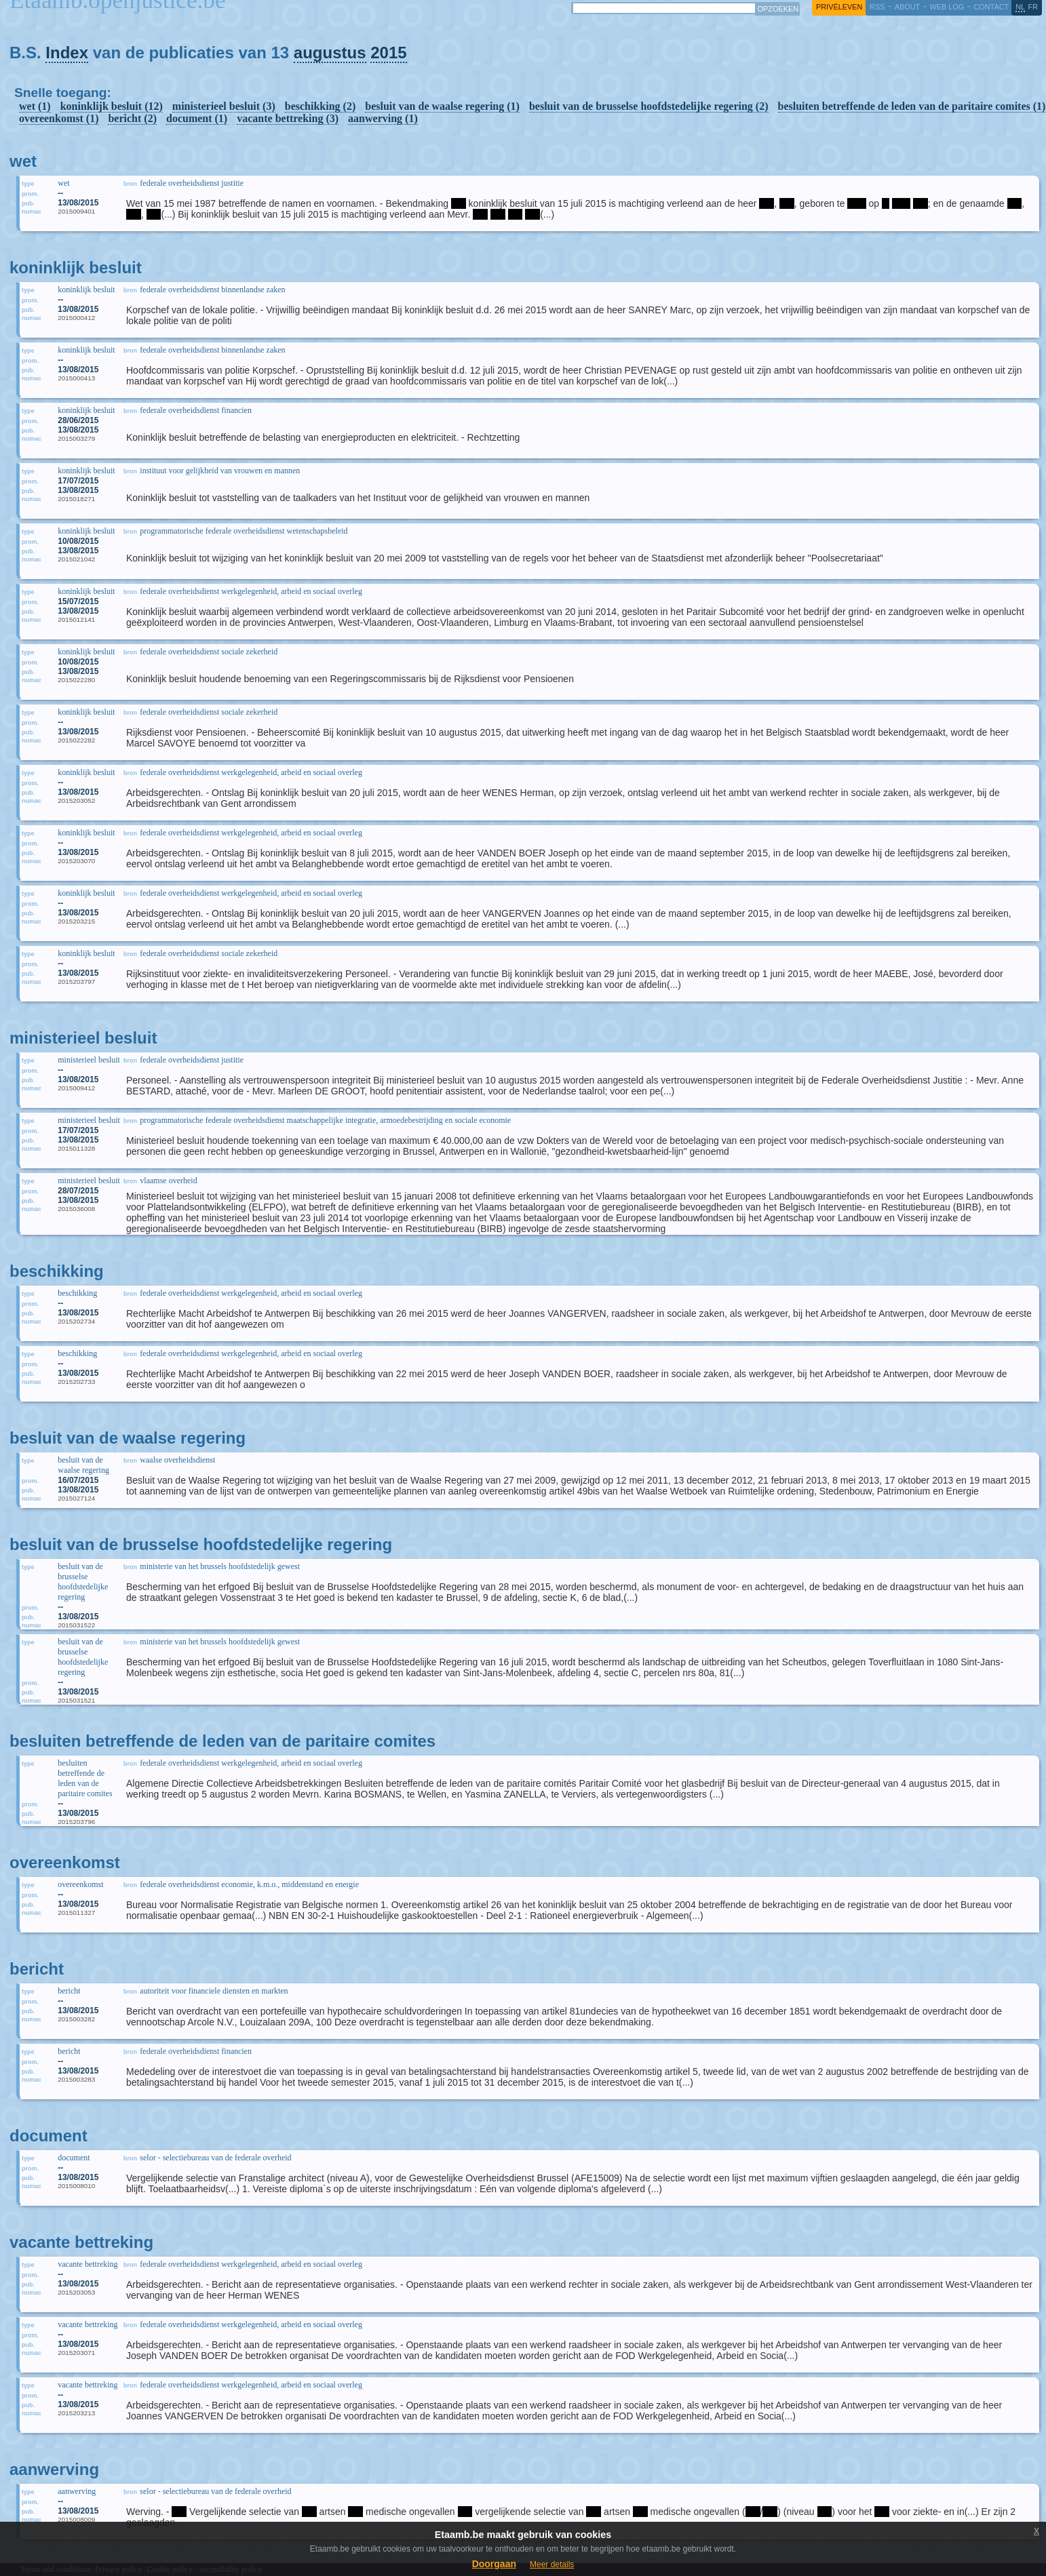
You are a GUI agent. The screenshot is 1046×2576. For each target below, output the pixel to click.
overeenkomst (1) (58, 118)
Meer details (552, 2564)
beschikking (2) (320, 106)
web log (946, 7)
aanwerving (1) (383, 118)
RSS (877, 7)
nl (1020, 7)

————————

● Exercise aim
Each of the lines from the one that contains "Meer details (552, 2564)" through the last line of the data needs to be repeated exactly, with no others.

● Solved exercise
Meer details (552, 2564)
beschikking (2) (320, 106)
web log (946, 7)
aanwerving (1) (383, 118)
RSS (877, 7)
nl (1020, 7)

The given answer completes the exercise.